Mais les chiens ne l’aimaient pas

Ève DERRIEN

Nous, tout ce qu’on a vu d’abord, c’est Sam qui courait sur la crête, comme s’il croyait avoir retrouvé son corps de jeune chien, et ça marchait : il allait comme le vent. Et Non qui courait derrière lui. On la voyait de dos, d’assez loin, mais on sentait qu’elle y mettait tout ce qu’elle avait dans le ventre. Sam était vieux, Sam était aveugle d’au moins un œil et demi, Sam était son préféré. Ça faisait un bon moment déjà qu’il n’y voyait plus du tout d’un côté, et à peine de l’autre, et, pour le faire manger, Non posait la main sur sa tête pour le guider, sinon il essayait de manger à côté de sa gamelle, là où il n’y avait rien.
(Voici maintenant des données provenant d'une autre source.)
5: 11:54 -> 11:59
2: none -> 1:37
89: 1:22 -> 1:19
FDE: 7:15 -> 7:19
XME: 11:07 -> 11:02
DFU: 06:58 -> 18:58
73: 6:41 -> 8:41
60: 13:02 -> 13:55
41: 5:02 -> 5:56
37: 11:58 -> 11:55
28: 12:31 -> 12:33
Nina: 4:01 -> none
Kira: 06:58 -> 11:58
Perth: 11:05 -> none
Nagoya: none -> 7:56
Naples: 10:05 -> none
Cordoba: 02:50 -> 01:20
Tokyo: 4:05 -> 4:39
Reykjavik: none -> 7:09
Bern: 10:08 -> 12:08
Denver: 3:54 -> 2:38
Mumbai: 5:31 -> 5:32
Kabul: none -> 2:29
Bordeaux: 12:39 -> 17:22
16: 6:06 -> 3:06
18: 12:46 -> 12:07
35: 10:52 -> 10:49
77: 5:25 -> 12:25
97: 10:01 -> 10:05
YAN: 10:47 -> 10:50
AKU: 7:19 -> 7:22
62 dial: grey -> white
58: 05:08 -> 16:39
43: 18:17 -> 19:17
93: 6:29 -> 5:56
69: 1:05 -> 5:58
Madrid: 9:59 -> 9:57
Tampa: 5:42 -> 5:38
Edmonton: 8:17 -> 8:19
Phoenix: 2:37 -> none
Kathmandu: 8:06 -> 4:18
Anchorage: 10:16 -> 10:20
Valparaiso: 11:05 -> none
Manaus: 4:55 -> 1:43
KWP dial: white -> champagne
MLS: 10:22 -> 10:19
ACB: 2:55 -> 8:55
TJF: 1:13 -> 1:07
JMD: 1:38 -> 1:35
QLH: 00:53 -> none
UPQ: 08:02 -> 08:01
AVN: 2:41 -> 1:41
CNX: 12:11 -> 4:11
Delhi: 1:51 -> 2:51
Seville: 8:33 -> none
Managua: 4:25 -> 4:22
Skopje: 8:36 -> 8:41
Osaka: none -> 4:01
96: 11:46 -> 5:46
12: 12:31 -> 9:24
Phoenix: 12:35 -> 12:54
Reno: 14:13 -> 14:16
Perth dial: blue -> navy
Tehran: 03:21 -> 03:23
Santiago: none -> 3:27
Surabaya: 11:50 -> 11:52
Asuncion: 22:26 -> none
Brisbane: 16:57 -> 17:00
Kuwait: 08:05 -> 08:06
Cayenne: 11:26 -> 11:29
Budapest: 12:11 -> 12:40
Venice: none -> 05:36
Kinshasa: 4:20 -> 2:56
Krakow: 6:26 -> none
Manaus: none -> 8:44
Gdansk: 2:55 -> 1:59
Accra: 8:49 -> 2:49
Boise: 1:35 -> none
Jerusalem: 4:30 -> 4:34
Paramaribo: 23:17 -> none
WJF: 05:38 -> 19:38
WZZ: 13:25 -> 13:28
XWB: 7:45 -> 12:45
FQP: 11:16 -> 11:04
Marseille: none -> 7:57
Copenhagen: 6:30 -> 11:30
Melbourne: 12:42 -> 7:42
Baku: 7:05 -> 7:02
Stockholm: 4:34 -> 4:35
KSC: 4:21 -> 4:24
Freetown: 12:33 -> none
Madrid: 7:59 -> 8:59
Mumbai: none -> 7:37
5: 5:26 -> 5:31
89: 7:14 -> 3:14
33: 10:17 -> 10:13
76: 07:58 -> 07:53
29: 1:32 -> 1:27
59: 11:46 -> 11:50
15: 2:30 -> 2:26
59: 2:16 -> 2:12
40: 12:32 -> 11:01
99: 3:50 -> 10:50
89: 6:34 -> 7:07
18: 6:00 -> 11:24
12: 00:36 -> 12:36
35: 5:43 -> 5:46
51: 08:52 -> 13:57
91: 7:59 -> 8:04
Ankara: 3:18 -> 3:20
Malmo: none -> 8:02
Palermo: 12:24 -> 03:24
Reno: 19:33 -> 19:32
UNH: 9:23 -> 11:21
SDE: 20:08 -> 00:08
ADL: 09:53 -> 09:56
Ce jour-là, il courait comme s’il y voyait, et il courait sur la crête, au-dessus de la vallée, là où les autres bêtes n’allaient jamais, sauf les chèvres, mais les chèvres on ne pouvait rien y faire. La crête était large, ça oui, justement, assez large pour qu’il y ait un puits ou une cheminée ou juste un gros trou tous les trois mètres, ou moins, sans compter tous les cailloux. Alors, en plein milieu de sa course, Sam est tombé.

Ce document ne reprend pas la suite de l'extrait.